Given information Start Marker
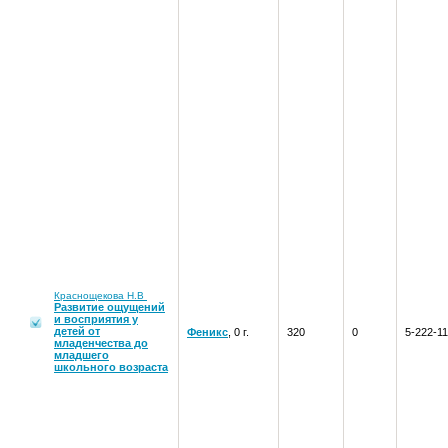
Краснощекова Н.В
Развитие ощущений
и восприятия у
детей от
Феникс
, 0 г.
320
0
5-222-1
младенчества до
младшего
школьного возраста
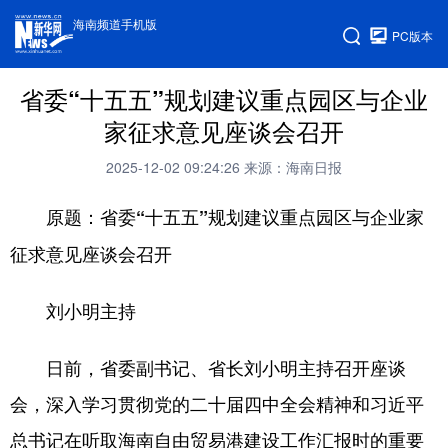
海南频道手机版
PC版本
省委“十五五”规划建议重点园区与企业
家征求意见座谈会召开
2025-12-02 09:24:26
来源：海南日报
原题：省委“十五五”规划建议重点园区与企业家
征求意见座谈会召开
刘小明主持
日前，省委副书记、省长刘小明主持召开座谈
会，深入学习贯彻党的二十届四中全会精神和习近平
总书记在听取海南自由贸易港建设工作汇报时的重要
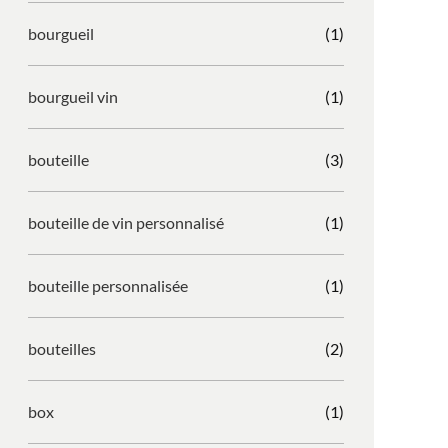
bourgueil
(1)
bourgueil vin
(1)
bouteille
(3)
bouteille de vin personnalisé
(1)
bouteille personnalisée
(1)
bouteilles
(2)
box
(1)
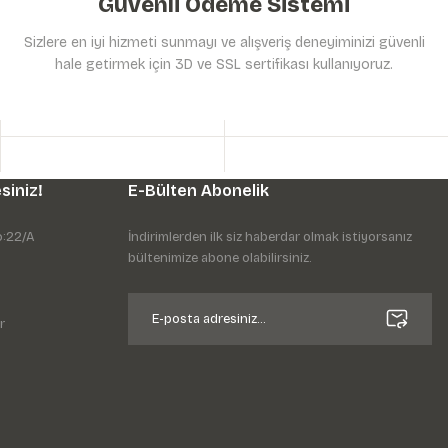
Güvenli Ödeme Sistemi
Sizlere en iyi hizmeti sunmayı ve alışveriş deneyiminizi güvenli
hale getirmek için 3D ve SSL sertifikası kullanıyoruz.
siniz!
E-Bülten Abonelik
o:22/A
İndirimlerden ilk siz haberdar olmak istiyorsanız
bültenimize abone olabilirsiniz.
r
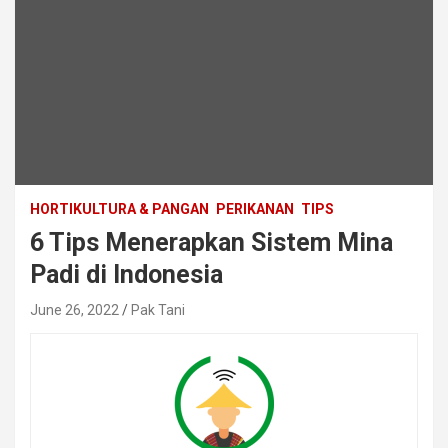
HORTIKULTURA & PANGAN
PERIKANAN
TIPS
6 Tips Menerapkan Sistem Mina
Padi di Indonesia
June 26, 2022
Pak Tani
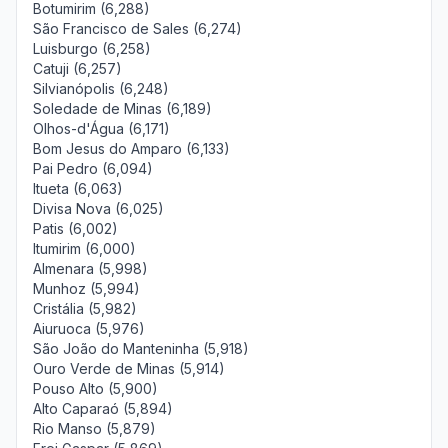
Botumirim (6,288)
São Francisco de Sales (6,274)
Luisburgo (6,258)
Catuji (6,257)
Silvianópolis (6,248)
Soledade de Minas (6,189)
Olhos-d'Água (6,171)
Bom Jesus do Amparo (6,133)
Pai Pedro (6,094)
Itueta (6,063)
Divisa Nova (6,025)
Patis (6,002)
Itumirim (6,000)
Almenara (5,998)
Munhoz (5,994)
Cristália (5,982)
Aiuruoca (5,976)
São João do Manteninha (5,918)
Ouro Verde de Minas (5,914)
Pouso Alto (5,900)
Alto Caparaó (5,894)
Rio Manso (5,879)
Given information End Marker
What you should do:
Across the whole listing above, report each line that includes "Minas".

Task solution:
Soledade de Minas (6,189)
Ouro Verde de Minas (5,914)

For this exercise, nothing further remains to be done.